Apr. 25th, 2008 04:25 pm
emchy: (Default)


we have officially landed in seatlle. woot. and i feel like a fucking zombie. waited too long to eat and then the restaurant was slow slow slow slow. i really almost tackled some elderly people for their nachos. WANT NOW. but no. i held it vaguely together. todays drive was short and easy. small change in plans has me flying back to SF on Sunday morning - which means that Sunday is actually gonna be pretty easy on me - so that's a good thing.

we drove through olympia and took a pic of the sleater-kiney sign and rocked out to bikini kill...

  

fun times.

i am looking forward to tonight - gotta refresh the brain though - whooeeee
maybe i'll get in the jacuzzi (omg fer realz?)
we are in a swanky and comfy place that badgerbag found and i am so grateful for these people i call my friends and their awesome taking care of shit skills.

alright - maybe i'll go walk around or something. my roommates are fuzzy sleepy from already hitting the hot bubbly waters while i decompressed by listening to my ipod and doing dumb computer shit.

miss you sf
oxoxox

road log 1

Mar. 9th, 2007 09:43 am
emchy: (Default)
Seems like i should say sky log 1 since i did fly and not drive down here to LA - but that said there is drving now so - road log flips around curves itself for me and starts to work just fine.

LA is cool. The strangest part is how much it reminds me of Phoenix. The best part of how performative all of the buildings are. With architecture, with paint, with neon, the buildings want to be stars too.
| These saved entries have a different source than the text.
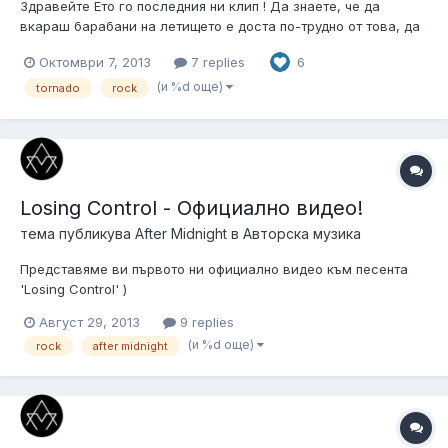
Здравейте Ето го последния ни клип ! Да знаете, че да
вкараш барабани на летището е доста по-трудно от това, да
вкараш бомба
Октомври 7, 2013
7 replies
6
(и %d още)
tornado
rock
Losing Control - Официално видео!
тема публикува
After Midnight
в
Авторска музика
Представяме ви първото ни официално видео към песента
'Losing Control' )
Август 29, 2013
9 replies
(и %d още)
rock
after midnight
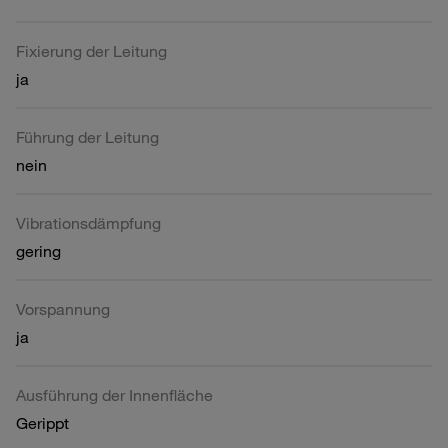
Fixierung der Leitung
ja
Führung der Leitung
nein
Vibrationsdämpfung
gering
Vorspannung
ja
Ausführung der Innenfläche
Gerippt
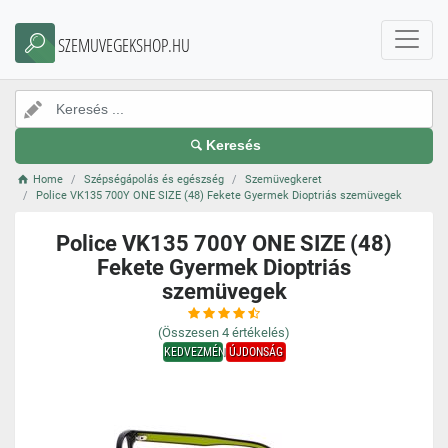
SZEMUVEGEKSHOP.HU
Keresés
Home
Szépségápolás és egészség
Szemüvegkeret
Police VK135 700Y ONE SIZE (48) Fekete Gyermek Dioptriás szemüvegek
Police VK135 700Y ONE SIZE (48)
Fekete Gyermek Dioptriás
szemüvegek
(Összesen
4
értékelés)
KEDVEZMÉNY
ÚJDONSÁG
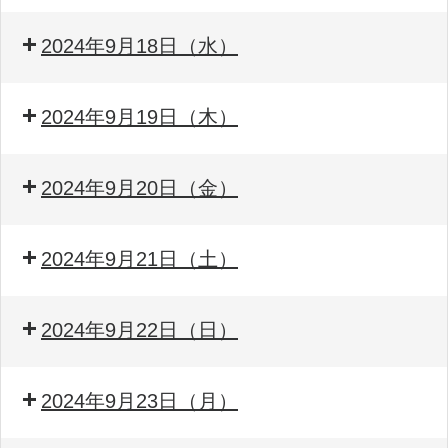
2024年9月18日（水）
2024年9月19日（木）
2024年9月20日（金）
2024年9月21日（土）
2024年9月22日（日）
2024年9月23日（月）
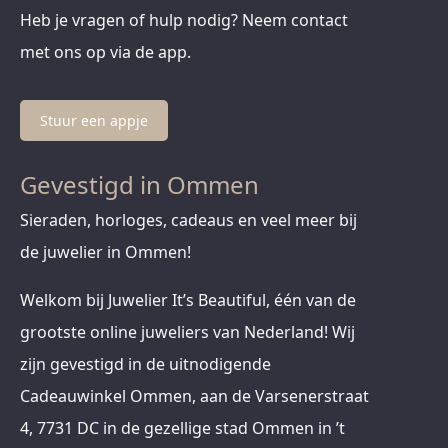
Heb je vragen of hulp nodig? Neem contact
met ons op via de app.
Stuur een appje
Gevestigd in Ommen
Sieraden, horloges, cadeaus en veel meer bij
de juwelier in Ommen!
Welkom bij Juwelier It’s Beautiful, één van de
grootste online juweliers van Nederland! Wij
zijn gevestigd in de uitnodigende
Cadeauwinkel Ommen, aan de Varsenerstraat
4, 7731 DC in de gezellige stad Ommen in ’t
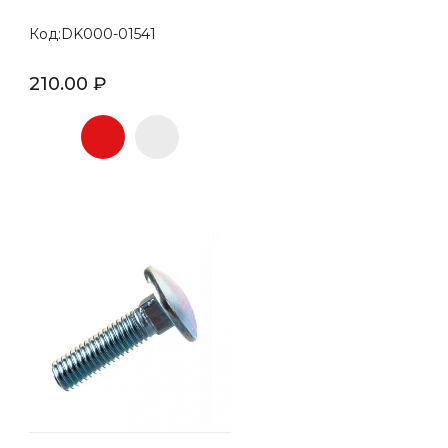
Код:DK000-01541
210.00 ₽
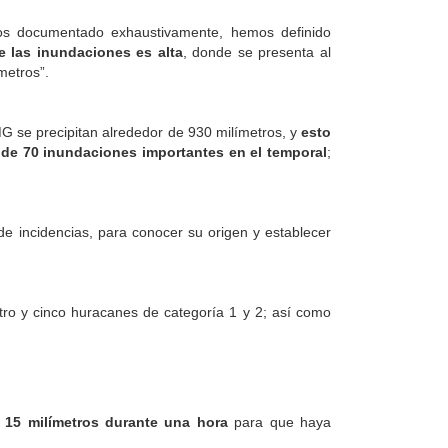
mos documentado exhaustivamente, hemos definido
de las inundaciones es alta
, donde se presenta al
metros”.
G se precipitan alrededor de 930 milímetros, y
esto
de 70 inundaciones importantes en el temporal
;
 de incidencias, para conocer su origen y establecer
atro y cinco huracanes de categoría 1 y 2; así como
e 15 milímetros durante una hora
para que haya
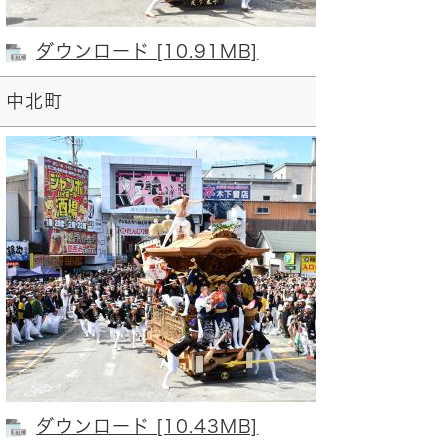
ダウンロード [10.91MB]
中北町
宮
ダウンロード [10.43MB]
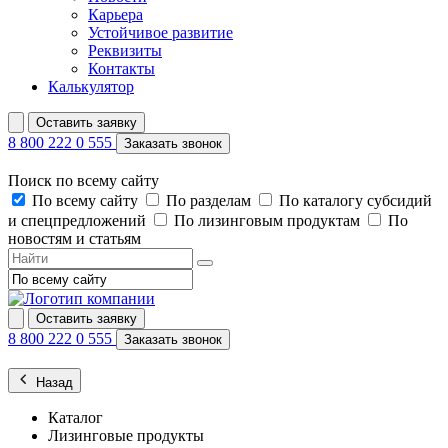
Карьера
Устойчивое развитие
Реквизиты
Контакты
Калькулятор
Оставить заявку
8 800 222 0 555
Заказать звонок
Поиск по всему сайту
По всему сайту
По разделам
По каталогу субсидий
и спецпредложений
По лизинговым продуктам
По
новостям и статьям
Оставить заявку
8 800 222 0 555
Заказать звонок
Назад
Каталог
Лизинговые продукты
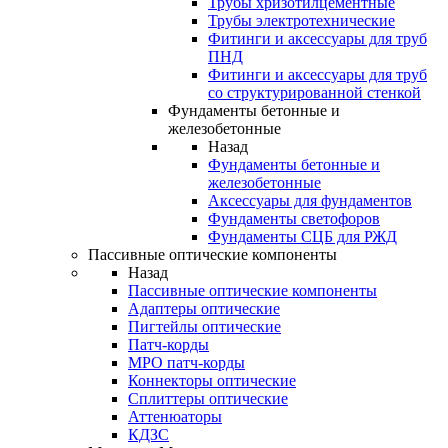
Трубы хризотилцементные
Трубы электротехнические
Фитинги и аксессуары для труб
ПНД
Фитинги и аксессуары для труб
со структурированной стенкой
Фундаменты бетонные и
железобетонные
Назад
Фундаменты бетонные и
железобетонные
Аксессуары для фундаментов
Фундаменты светофоров
Фундаменты СЦБ для РЖД
Пассивные оптические компоненты
Назад
Пассивные оптические компоненты
Адаптеры оптические
Пигтейлы оптические
Патч-корды
MPO патч-корды
Коннекторы оптические
Сплиттеры оптические
Аттенюаторы
КДЗС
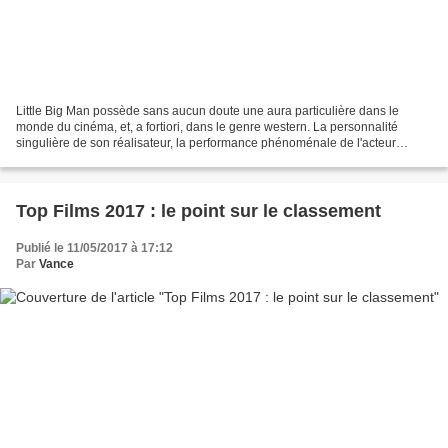
Little Big Man possède sans aucun doute une aura particulière dans le
monde du cinéma, et, a fortiori, dans le genre western. La personnalité
singulière de son réalisateur, la performance phénoménale de l'acteur
principal, la description de cet Ouest...
Top Films 2017 : le point sur le classement
Publié le 11/05/2017 à 17:12
Par
Vance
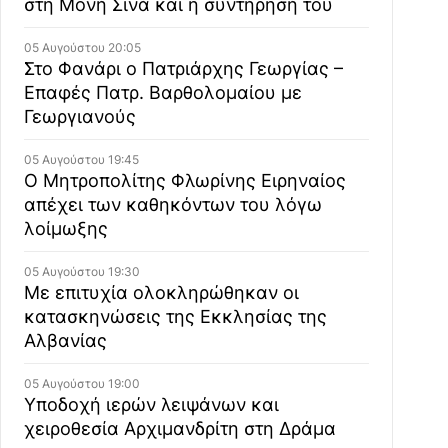
στη Μονή Σινά και η συντήρησή του
05 Αυγούστου 20:05
Στο Φανάρι ο Πατριάρχης Γεωργίας –
Επαφές Πατρ. Βαρθολομαίου με
Γεωργιανούς
05 Αυγούστου 19:45
Ο Μητροπολίτης Φλωρίνης Ειρηναίος
απέχει των καθηκόντων του λόγω
λοίμωξης
05 Αυγούστου 19:30
Με επιτυχία ολοκληρώθηκαν οι
κατασκηνώσεις της Εκκλησίας της
Αλβανίας
05 Αυγούστου 19:00
Υποδοχή ιερών λειψάνων και
χειροθεσία Αρχιμανδρίτη στη Δράμα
It jumpstarts my inner five year seeing places that are "famous." So far all of my star sightings are of places and buildings. Which makes sense both for me and LA. Though
[profile] geishaghost
saw Forest Whittaker in the same airport gate as the one I arrived in 20 minutes before I got there.

Flying south out of SF was amazing. I could see my house thanks to the proximity of Stern Grove landmark, and the i saw the pacifica pier. Quickly though even the water changed to warm southern ocean instead of the darker and greyer blues of up north and so my landmarks were lost.

I caught my breath flying into LA - seeing the aquaduct and thinking - this is where my friends are from (punk rock drunk pals). And again with a catch on seeing the hollywood sign.


[profile] geishaghost
is the most fabulous host and seeing her at the airport what so SQUEEE. I am delivering hugs btw - so if anyone needs to place an order - let me know. she took me to west hollywood and we got to do some exploring. biggest discovery - that whisky that i am always going on and on about. the black whisky from scotland that they don't make anymore and is super rare. that whisky that i have become fucking obsessed over? there's a bottle sitting on top of her fridge. HOLY FUCK! YAY! so last night i had my first sip in quite a while. i am teh happy.

i am excited for today and for tonights reading.
i am developing a little crush on la.
emchy: (Default)
i am stopped at the end of a dirt road. the dust of my past is blowing past the front of the car. i have to turn right or left and i have no map. both ways look right. but one isn't. i don't even have a coin to flip.